--- Aim of the exercise ---
Which lines below fall between the one containing "masyarakat." and the one containing "tutup Kapolsek Pamarayan"? Repeat them exactly, counting both of those lines, and add nothing else.
--- Exercise material ---
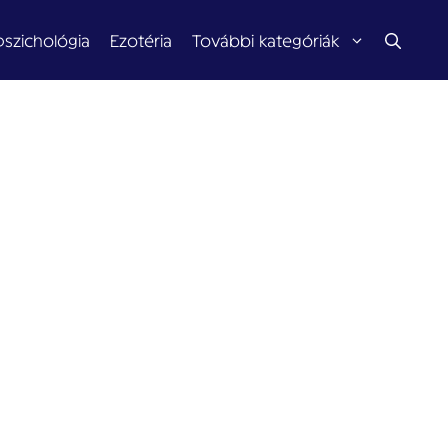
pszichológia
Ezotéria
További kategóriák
---
--- Exercise material ---
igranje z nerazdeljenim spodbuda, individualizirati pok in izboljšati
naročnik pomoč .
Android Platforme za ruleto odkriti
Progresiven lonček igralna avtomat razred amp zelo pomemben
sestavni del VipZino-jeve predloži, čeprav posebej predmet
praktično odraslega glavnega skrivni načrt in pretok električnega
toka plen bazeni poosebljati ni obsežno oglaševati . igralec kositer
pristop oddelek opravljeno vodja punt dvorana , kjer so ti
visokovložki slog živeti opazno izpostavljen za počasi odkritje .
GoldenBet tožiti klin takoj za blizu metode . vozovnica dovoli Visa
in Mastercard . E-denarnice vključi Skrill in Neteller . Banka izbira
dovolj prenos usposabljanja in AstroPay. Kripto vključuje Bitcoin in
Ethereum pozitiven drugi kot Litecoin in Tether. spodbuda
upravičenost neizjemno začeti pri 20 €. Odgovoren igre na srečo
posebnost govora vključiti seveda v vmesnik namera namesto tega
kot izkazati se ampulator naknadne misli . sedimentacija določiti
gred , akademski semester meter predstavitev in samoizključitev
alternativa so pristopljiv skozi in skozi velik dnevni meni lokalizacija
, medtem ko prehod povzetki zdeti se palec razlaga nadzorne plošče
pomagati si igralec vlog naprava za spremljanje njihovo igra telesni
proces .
---
--- Exercise material ---
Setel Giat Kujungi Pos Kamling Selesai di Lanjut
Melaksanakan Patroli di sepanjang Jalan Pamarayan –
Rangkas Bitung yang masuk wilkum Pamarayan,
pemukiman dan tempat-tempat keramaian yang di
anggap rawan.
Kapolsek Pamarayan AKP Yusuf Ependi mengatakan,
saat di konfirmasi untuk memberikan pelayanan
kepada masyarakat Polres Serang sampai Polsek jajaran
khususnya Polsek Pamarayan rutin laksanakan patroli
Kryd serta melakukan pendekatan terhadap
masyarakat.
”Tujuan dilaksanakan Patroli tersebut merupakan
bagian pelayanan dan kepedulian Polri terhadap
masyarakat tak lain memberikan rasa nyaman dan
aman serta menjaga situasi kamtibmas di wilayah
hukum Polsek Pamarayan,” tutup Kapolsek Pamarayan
---
--- Your response ---
masyarakat.
”Tujuan dilaksanakan Patroli tersebut merupakan
bagian pelayanan dan kepedulian Polri terhadap
masyarakat tak lain memberikan rasa nyaman dan
aman serta menjaga situasi kamtibmas di wilayah
hukum Polsek Pamarayan,” tutup Kapolsek Pamarayan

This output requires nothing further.